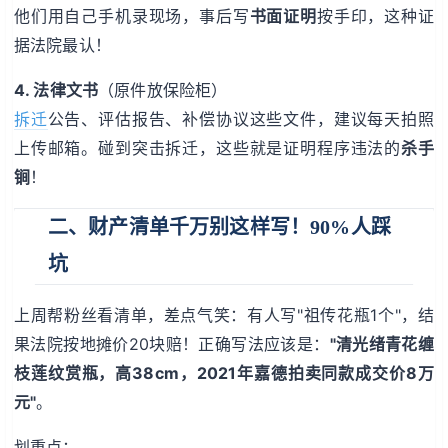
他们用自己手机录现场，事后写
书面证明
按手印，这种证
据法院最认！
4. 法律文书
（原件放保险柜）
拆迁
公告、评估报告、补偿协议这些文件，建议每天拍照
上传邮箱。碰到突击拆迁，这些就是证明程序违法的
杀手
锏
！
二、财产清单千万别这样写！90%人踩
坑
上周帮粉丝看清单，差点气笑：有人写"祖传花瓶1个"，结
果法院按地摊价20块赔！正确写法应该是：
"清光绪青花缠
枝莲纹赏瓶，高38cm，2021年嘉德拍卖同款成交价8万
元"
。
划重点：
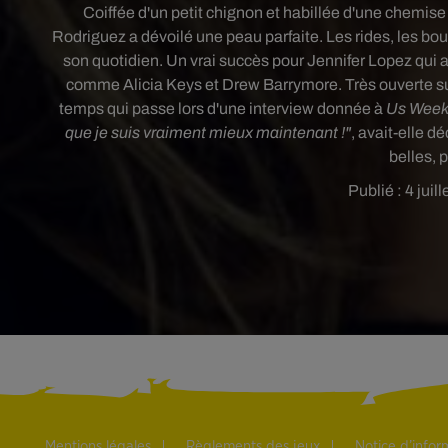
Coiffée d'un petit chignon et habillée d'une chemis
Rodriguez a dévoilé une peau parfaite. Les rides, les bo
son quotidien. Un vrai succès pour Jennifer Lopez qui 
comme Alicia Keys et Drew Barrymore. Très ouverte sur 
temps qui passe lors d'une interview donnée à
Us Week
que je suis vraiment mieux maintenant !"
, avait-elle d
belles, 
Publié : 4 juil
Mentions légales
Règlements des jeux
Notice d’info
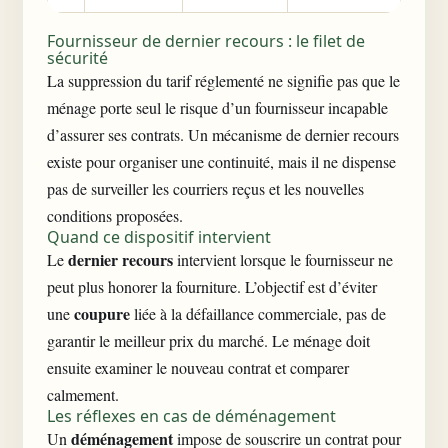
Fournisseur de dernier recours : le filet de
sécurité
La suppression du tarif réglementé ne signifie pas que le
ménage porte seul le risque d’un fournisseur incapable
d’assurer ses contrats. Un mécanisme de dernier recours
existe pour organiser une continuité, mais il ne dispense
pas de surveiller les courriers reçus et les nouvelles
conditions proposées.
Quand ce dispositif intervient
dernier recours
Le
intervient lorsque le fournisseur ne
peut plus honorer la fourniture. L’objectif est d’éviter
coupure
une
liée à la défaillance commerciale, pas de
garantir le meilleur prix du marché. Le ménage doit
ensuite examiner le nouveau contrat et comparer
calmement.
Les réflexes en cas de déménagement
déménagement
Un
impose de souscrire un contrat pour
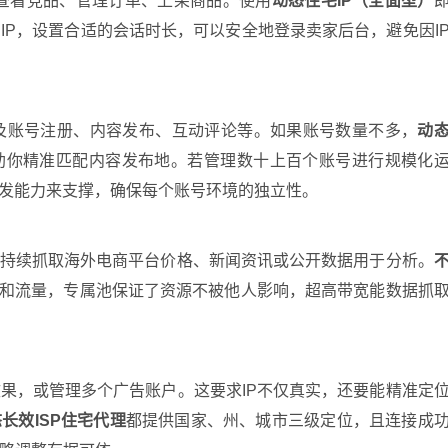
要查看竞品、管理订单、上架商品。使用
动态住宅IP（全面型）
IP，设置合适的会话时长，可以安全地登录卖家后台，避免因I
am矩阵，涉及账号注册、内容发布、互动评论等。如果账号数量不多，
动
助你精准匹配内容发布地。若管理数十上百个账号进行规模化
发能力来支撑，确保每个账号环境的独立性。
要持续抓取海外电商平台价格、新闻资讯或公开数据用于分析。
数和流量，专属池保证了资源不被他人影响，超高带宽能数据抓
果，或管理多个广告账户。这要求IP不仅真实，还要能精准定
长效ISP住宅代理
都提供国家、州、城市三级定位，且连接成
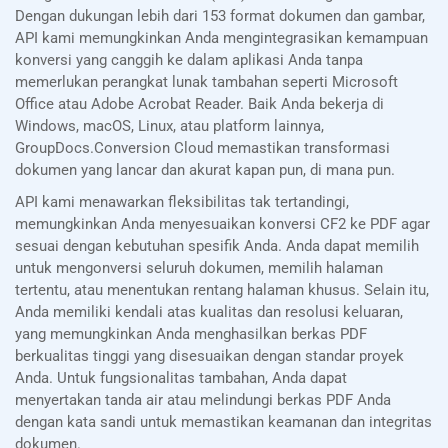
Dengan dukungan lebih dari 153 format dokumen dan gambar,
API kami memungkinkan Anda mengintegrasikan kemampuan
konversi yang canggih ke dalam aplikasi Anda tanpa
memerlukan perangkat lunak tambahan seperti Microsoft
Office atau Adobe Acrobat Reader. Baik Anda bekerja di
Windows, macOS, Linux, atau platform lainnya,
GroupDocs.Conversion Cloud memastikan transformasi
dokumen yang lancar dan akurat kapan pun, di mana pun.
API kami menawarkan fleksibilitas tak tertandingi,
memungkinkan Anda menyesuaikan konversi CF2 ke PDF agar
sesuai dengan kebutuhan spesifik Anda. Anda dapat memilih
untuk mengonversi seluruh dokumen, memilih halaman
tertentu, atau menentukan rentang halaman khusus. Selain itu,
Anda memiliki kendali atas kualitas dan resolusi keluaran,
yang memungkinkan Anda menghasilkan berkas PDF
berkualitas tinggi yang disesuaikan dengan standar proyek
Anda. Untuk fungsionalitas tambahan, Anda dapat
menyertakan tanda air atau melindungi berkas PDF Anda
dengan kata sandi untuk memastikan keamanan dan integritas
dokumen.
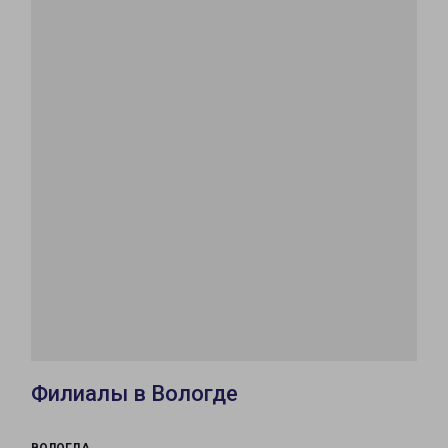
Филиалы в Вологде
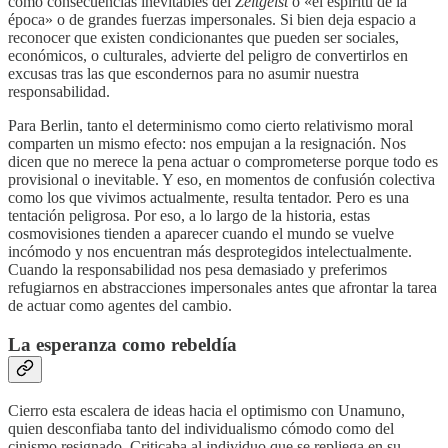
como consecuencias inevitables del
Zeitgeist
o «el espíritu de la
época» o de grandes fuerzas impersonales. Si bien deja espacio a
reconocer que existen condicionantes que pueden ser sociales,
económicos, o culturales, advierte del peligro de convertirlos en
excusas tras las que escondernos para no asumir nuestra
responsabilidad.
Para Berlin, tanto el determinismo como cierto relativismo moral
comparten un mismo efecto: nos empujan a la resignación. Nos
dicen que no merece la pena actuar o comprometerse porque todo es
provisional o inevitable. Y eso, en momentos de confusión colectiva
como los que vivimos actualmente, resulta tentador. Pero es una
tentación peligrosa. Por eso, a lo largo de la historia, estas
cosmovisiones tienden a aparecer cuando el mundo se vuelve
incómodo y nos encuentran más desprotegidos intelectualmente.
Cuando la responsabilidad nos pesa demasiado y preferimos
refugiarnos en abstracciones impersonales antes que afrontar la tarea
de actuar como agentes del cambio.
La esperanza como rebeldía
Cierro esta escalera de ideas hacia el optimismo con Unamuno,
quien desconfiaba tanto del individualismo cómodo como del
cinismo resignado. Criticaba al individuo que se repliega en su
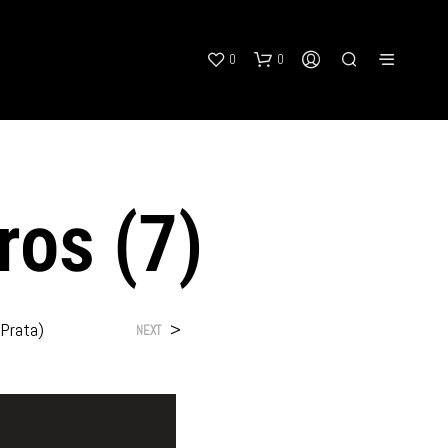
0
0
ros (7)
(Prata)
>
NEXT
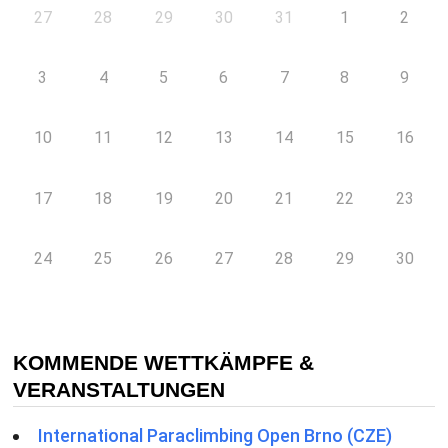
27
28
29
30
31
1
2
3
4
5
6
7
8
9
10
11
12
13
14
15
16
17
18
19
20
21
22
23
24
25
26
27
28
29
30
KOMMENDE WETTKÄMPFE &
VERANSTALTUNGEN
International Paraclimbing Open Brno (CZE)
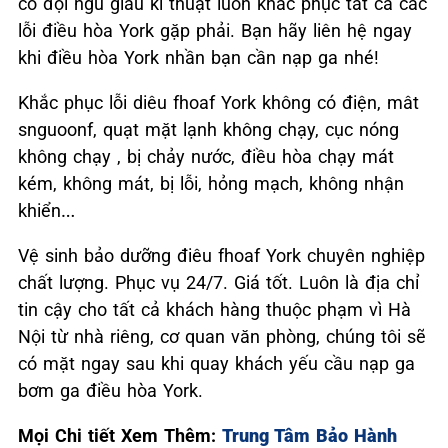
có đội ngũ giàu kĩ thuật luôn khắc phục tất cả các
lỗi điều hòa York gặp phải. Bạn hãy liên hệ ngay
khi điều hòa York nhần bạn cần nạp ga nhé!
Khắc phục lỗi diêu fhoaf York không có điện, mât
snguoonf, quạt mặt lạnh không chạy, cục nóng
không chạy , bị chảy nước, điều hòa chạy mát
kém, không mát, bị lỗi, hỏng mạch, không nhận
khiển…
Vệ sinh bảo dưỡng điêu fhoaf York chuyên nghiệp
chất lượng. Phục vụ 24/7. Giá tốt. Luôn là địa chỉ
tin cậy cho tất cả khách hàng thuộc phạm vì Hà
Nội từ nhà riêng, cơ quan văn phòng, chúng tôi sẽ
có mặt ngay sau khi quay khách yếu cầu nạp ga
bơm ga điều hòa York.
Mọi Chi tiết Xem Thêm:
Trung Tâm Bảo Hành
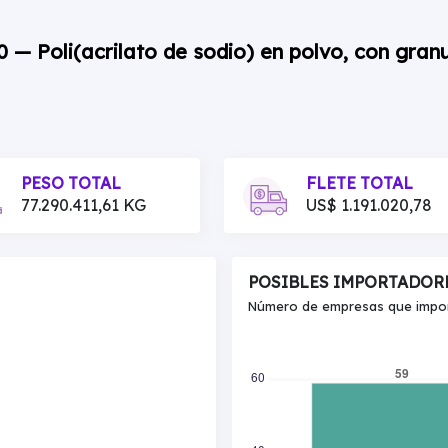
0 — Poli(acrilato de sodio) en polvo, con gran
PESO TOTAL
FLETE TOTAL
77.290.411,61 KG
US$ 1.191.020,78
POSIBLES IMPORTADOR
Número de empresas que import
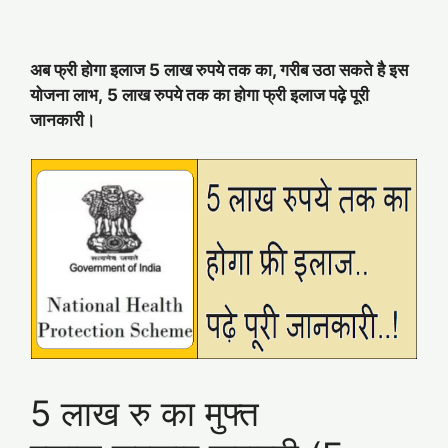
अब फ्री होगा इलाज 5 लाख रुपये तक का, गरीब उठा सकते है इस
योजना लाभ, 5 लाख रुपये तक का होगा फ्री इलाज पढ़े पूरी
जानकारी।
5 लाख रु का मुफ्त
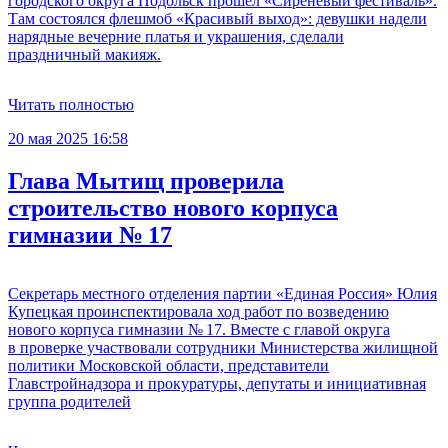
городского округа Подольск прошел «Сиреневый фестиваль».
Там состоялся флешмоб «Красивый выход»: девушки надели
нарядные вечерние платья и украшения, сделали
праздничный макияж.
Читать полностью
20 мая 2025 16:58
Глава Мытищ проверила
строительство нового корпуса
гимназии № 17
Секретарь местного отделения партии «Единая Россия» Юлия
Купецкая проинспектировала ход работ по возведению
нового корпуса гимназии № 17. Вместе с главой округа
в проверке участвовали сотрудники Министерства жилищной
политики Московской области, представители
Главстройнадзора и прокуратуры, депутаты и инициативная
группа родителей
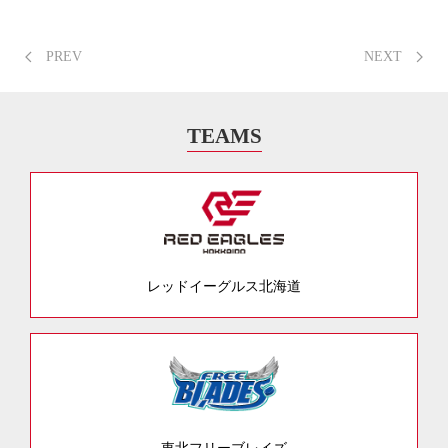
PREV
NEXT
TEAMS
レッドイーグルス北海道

# # #

▸ **What the exercise asks**: Go through the entries line by line and count those with "memilih". Give only the count.

▸ **Written answer**: 2